На бумажке были Гаврилюк, Трындяков и кто-то с секции резания, кажется, Полтавец. Каждый подчеркнул свою бумажку – я проголосовал за Гаврилюка. Дальский пересчитал и озвучил:

– Гаврилюк – 4, Полтавец – 2, Трындяков – 1. Вы знаете, для меня это удивительно, я думал, что на кафедре совсем другое отношение к Трындякову, это я ведь за него голосовал. Ну что ж, глас народа – глас божий. Будем пытаться Валерия Степановича двигать в заведующие. Напишем письмо от кафедры, я попытаюсь тоже что-то предпринять.

Увы, потуги наши оказались тщетными.

Я тем временем не прекращал вялые попытки по продолжению своей научной работы, кое-что уточнил в уравнении пластичности пористого тела, сформулированном в диссертации, и отправил статью «Уравнение пластического состояния пористой транстропной пластины с упрочняющейся основой» в журнал «Наукова думка»18 АН УССР. Написал статью «Изменение пористости и проницаемости при гибке и вытяжке материалов на основе металлических сеток», отправил её журнал «Порошковая металлургия», «Наукова думка» АН УССР. Почему в эти журналы? Уровень научной мысли в Киеве был не ниже, чем в Москве, а очередь на публикацию меньше. В те годы никто тогда в голову не брал, где публиковаться, – это была одна страна.
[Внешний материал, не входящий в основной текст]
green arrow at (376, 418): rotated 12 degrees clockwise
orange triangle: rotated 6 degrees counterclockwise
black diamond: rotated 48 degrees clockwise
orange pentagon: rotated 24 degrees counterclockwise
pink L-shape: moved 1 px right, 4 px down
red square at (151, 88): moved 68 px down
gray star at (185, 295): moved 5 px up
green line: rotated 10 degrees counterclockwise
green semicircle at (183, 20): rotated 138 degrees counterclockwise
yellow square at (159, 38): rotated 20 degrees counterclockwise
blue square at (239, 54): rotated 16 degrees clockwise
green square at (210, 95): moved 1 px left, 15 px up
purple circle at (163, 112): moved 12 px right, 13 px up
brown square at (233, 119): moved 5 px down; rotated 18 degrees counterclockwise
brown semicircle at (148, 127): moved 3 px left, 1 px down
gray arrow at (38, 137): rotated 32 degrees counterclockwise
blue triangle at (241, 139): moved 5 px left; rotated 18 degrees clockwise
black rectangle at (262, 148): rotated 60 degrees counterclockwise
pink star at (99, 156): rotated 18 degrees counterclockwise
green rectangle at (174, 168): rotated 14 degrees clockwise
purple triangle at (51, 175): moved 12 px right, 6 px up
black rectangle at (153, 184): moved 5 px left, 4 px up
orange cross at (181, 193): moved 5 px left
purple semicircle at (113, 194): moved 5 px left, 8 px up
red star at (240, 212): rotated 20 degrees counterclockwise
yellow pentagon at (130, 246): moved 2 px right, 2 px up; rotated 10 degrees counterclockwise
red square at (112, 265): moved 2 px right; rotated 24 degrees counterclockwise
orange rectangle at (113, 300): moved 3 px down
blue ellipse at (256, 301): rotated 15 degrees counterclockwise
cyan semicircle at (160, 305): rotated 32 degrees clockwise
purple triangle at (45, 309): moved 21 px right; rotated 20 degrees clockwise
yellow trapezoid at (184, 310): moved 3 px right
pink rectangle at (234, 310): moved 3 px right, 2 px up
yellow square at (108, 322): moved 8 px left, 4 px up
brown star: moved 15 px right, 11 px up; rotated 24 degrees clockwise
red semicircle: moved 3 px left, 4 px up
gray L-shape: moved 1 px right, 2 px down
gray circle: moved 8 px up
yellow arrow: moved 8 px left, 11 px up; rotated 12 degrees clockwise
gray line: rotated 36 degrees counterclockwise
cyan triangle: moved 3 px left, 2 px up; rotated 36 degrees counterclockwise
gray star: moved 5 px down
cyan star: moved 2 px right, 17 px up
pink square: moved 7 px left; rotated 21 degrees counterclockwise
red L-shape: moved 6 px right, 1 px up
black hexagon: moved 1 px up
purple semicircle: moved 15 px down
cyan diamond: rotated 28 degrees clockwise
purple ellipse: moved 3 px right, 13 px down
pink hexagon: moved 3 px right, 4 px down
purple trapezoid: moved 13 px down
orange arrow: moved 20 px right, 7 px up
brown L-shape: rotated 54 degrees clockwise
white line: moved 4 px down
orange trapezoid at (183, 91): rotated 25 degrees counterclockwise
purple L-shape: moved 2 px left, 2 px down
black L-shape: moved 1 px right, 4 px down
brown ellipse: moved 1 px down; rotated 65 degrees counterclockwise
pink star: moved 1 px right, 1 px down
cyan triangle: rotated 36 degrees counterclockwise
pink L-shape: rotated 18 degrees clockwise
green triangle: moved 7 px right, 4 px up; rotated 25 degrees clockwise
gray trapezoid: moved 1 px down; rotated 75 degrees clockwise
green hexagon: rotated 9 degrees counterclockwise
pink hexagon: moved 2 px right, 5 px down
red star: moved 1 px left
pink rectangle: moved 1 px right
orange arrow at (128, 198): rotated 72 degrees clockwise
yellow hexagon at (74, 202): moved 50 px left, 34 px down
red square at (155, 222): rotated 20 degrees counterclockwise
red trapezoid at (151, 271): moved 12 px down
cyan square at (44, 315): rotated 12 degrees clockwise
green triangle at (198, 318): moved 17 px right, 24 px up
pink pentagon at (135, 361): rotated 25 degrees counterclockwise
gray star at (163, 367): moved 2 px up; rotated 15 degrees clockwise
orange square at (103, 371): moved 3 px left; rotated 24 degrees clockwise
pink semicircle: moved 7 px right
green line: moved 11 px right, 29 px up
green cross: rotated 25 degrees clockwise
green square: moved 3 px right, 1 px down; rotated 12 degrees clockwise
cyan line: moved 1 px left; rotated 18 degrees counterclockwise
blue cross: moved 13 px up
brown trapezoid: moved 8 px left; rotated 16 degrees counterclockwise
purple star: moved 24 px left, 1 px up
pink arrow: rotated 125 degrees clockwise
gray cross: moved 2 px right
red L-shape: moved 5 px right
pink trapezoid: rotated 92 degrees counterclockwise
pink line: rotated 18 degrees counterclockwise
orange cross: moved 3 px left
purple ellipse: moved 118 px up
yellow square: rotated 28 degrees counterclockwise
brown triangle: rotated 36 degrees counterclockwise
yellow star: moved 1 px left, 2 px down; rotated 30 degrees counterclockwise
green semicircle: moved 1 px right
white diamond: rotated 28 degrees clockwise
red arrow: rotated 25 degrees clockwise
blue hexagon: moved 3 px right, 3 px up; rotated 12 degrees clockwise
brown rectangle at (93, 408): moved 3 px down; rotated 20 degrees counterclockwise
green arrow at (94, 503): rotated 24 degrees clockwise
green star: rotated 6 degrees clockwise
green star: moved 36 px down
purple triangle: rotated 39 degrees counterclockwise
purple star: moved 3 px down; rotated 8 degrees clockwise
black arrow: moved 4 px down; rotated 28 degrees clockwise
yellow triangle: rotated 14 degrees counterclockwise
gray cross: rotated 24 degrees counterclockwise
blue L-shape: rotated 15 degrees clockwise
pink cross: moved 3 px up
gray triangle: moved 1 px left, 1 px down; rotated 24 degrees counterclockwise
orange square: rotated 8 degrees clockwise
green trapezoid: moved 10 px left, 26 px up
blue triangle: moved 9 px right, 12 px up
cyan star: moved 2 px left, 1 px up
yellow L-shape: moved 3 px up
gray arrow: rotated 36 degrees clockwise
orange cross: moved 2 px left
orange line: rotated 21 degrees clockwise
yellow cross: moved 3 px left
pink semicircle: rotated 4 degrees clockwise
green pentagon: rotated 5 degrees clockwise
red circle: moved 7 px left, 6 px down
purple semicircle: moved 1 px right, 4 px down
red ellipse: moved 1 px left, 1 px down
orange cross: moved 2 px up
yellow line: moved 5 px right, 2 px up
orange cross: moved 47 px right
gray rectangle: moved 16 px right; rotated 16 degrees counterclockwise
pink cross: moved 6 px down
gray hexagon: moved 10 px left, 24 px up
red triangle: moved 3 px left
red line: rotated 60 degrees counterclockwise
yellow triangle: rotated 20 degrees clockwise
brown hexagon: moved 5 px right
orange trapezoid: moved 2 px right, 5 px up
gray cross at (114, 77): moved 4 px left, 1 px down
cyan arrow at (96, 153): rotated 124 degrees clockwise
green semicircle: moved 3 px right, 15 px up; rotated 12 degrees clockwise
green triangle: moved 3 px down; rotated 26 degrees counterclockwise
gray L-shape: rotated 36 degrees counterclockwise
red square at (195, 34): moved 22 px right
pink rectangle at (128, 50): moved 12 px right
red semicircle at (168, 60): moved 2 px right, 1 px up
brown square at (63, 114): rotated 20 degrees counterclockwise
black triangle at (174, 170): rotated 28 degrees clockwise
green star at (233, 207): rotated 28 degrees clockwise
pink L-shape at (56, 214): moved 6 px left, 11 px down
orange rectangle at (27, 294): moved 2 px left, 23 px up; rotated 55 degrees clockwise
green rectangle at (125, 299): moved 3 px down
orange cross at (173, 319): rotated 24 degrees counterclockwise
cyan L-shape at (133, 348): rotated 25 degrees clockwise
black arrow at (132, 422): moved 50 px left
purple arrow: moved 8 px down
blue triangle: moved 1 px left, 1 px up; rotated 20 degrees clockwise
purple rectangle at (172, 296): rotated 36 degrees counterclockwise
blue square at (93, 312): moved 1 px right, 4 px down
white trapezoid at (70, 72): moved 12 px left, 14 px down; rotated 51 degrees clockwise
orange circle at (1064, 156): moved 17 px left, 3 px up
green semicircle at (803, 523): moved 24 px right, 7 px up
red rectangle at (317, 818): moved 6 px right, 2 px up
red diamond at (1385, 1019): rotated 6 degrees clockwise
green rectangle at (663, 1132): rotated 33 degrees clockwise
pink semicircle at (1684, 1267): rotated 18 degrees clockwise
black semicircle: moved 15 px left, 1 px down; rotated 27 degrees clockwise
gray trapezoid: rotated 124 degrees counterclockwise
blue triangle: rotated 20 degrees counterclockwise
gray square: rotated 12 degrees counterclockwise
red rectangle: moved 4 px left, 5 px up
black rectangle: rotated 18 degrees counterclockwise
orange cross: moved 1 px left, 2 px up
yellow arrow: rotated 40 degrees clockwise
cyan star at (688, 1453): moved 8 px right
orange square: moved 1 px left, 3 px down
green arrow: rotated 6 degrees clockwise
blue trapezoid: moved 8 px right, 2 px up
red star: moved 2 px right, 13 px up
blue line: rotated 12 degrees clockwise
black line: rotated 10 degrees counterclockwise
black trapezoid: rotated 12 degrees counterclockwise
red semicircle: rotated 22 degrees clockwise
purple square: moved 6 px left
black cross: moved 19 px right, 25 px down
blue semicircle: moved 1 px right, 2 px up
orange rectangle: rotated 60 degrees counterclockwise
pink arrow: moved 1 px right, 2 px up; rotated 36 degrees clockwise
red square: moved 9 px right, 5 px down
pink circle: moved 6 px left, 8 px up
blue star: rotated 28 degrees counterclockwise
Потихоньку разобрался с методикой написания уравнения связи деформаций и напряжений, написал автореферат докторской диссертации, как когда-то мне посоветовал Анатолий Георгиевич Овчинников. Планировал закончить работу через два года, хотел остепениться по докторскому разряду до сорока лет и прекратить напрочь все эти игрушки с пористыми материалами – заняться вещами более практическими. У меня была возможность заключить договор на исследовательские работы в холодной объёмной или листовой штамповке – в любом направлении по выбору – с лабораторией штамповки НИИТавтопрома, но браться за них до защиты не было смысла.

Прозанимавшись восемь лет пористыми делами, прежде чем сменить направление деятельности, надо было монетизировать потраченное время и накопленный опыт. Заниматься наукой интересно, но заниматься ей за бо́льшую зарплату ещё интересней.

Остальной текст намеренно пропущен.